Thursday, 26 March 2015

The day thou gavest


(after conjectures that the hymn tune 'St Clement', long attributed to the Rev. Clement Scholefield, might be in part the work of Arthur Sullivan)

What part is Clement, what part Arthur,
none now can hope or need to tell.
The hymn the singers love is seamless;
if sewn, then sewn together well.

Whatever zones part eve from waking,
the shadow edge of light in air
moves elegiac in its raising
along the spine and through the hair.

And did the famous aid the cleric,
whose other music fell away?
The question stands, and needs no letters,
no fingerprints, no DNA.

And only wishing tells us Clement,
himself a part of all he'd met,
once only found, once only, music
more great than most, more nearly great.

This poem was written in 2013 for the Mirehouse/Words by the Water competition, whose theme that year was the Tennyson quotation "I am a part of all that I have met." I cannot remember what led me, at about that time, to the Wikipedia page for the hymn tune 'St Clement', so effectively tied to the words 'The day thou gavest'. But here was a story of authorship questioned after more than a century, and blurrings of individual contribution that had become impossible now to determine. I thought it fitted well with the quotation.
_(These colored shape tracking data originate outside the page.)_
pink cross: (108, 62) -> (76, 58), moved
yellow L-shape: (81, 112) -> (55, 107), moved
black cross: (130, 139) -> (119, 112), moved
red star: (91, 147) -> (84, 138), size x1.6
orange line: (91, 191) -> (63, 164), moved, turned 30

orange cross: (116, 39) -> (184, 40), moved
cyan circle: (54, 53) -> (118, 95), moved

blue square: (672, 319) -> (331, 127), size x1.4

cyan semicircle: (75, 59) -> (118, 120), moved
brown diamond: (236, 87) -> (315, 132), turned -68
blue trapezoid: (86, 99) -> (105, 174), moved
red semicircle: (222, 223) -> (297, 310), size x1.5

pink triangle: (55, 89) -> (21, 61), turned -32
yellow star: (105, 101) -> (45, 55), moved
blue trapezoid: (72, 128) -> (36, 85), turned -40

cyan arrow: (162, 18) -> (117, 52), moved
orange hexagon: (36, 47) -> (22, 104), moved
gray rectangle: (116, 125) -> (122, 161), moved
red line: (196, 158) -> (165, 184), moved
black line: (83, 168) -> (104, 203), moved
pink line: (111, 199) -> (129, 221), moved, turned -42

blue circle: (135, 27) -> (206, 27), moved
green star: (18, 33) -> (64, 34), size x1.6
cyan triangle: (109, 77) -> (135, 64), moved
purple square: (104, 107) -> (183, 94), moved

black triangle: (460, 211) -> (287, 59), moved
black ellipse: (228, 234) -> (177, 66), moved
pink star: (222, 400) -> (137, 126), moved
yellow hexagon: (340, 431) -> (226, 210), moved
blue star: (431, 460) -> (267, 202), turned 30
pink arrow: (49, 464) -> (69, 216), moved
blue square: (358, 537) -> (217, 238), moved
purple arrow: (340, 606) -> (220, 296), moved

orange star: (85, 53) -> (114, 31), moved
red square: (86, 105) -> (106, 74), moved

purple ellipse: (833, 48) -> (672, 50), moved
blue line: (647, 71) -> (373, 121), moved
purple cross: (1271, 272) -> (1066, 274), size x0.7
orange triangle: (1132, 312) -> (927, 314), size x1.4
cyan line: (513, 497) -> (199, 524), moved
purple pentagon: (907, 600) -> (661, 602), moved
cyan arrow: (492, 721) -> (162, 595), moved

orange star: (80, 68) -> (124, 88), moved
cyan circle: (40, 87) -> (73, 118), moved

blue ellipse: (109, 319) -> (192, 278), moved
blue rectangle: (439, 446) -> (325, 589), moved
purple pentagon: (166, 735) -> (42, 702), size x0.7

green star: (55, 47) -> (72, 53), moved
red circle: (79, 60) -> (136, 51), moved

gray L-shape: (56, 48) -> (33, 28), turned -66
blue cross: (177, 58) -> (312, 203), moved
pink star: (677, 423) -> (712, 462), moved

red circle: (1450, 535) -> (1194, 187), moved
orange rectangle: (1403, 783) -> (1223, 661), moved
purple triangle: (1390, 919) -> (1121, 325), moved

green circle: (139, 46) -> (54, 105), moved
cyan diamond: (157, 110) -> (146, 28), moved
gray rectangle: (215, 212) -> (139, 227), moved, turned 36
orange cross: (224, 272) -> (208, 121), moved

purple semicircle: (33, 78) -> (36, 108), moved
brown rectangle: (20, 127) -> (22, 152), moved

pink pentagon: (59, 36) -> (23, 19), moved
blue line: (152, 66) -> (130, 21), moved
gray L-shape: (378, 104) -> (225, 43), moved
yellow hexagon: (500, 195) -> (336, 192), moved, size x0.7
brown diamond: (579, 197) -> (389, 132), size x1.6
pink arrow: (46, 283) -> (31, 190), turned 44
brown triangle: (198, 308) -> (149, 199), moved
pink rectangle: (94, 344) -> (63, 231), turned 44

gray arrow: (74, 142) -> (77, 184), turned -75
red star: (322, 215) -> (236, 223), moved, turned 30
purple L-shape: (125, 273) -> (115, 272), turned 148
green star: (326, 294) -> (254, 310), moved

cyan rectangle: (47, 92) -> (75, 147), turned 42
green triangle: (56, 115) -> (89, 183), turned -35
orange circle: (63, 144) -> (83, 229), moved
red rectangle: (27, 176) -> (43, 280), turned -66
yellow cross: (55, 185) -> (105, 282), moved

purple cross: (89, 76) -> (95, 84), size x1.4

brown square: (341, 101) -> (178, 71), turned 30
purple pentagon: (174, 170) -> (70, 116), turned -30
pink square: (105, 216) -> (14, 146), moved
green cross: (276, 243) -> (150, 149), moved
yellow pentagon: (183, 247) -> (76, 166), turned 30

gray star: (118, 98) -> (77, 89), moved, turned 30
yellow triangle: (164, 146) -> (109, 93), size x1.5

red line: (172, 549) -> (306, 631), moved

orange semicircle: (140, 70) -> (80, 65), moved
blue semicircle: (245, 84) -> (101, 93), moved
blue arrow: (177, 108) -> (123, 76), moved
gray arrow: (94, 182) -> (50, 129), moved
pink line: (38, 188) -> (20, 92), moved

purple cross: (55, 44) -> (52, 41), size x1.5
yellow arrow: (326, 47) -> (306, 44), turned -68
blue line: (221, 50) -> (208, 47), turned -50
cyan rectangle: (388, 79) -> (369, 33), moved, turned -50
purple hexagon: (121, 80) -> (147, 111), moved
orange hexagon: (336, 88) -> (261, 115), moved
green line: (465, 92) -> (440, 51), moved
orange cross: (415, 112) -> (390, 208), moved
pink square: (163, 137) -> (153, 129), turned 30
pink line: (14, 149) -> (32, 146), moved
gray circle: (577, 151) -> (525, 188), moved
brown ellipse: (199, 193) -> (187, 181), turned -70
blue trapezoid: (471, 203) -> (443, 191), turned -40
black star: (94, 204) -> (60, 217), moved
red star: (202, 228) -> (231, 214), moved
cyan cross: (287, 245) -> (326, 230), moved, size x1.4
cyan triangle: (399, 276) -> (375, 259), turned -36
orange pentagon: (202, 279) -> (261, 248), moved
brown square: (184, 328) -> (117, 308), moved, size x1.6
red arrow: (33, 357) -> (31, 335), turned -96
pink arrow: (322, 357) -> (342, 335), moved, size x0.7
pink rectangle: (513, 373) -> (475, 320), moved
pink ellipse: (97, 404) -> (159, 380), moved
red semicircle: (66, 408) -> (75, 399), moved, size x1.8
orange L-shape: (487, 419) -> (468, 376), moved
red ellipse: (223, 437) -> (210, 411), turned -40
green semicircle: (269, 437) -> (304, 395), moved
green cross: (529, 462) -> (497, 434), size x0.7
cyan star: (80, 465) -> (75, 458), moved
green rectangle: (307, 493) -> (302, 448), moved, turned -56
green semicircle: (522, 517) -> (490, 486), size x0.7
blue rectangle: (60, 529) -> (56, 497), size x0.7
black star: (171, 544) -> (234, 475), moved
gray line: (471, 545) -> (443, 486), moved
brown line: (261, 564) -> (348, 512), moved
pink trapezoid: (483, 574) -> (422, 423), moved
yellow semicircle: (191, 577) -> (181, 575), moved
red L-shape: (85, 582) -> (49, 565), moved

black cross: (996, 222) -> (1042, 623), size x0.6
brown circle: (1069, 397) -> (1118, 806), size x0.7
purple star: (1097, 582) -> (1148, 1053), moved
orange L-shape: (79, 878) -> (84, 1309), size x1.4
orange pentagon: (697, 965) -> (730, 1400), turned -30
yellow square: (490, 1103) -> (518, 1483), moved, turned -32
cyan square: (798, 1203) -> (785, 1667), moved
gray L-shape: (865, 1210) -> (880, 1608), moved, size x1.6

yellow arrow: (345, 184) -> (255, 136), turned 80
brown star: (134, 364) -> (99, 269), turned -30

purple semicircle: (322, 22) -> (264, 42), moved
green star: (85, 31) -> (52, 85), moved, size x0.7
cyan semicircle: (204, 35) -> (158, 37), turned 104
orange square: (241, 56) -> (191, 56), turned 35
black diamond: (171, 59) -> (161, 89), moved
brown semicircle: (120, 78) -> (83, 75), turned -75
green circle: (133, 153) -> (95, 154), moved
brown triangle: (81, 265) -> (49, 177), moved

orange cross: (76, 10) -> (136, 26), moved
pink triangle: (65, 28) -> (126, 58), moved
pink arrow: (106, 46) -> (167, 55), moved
I've now entered the poem in a Poem Pigeon competition on the theme 'Awakenings'.

Saturday, 7 March 2015

The finest-hour syndrome

The finest-hour syndrome

(A minister became convinced that God was telling him that his wife would die and he was then to marry Samantha)

Perhaps he spoke as other men had,
only the God-talk more;
I don't know if Samantha'd been
through the same pattern before.

I believe the minister had been
a captain of high finance.
Oh, utmost probity, no swindles;
no hint of dalliance...

I suppose, though, he'd told young Alison
Sylvia would soon retire,
and I suppose he took pride
in Alison as she flew higher.

And I suppose a still small voice
said ten years long he should quit
the firm, and voluntary church work
would not silence it,

but I suppose when he gave in
to study for the ministry,
surrender wrenched him like tooth loss,
hard-cold as January.

I believe the finest-hour syndrome
is what happens when
somebody foils a blaze then wants
the buzz all over again,

studding the rest of his career
with unexplained small fires.
Pray God the minister was no worse
than such artless self-liars.  

This poem was written in 2000 and published in Orbis 170, winter 2014, p.69.  The version in Orbis, reproduced here, has benefited from some editorial suggestions by Carole Baldock.

The term 'finest-hour syndrome' is my own invention.  The phenomenon of serial arson by a former fire hero is one I first heard of ca 1996 in the course of training as a Fire Safety Manager at work.  In all the refresher fire training I've had since then, I haven't heard of it again.  Googling in search of more detail, I've had the impression that former heroes are very much a subset of the would-be heroes' subset of serial arsonists.

The minister's error, as described in the title note, is close to events I read of as having happened at a church in London in the early 1990s.  But the poem's prequel to that story is entirely speculative.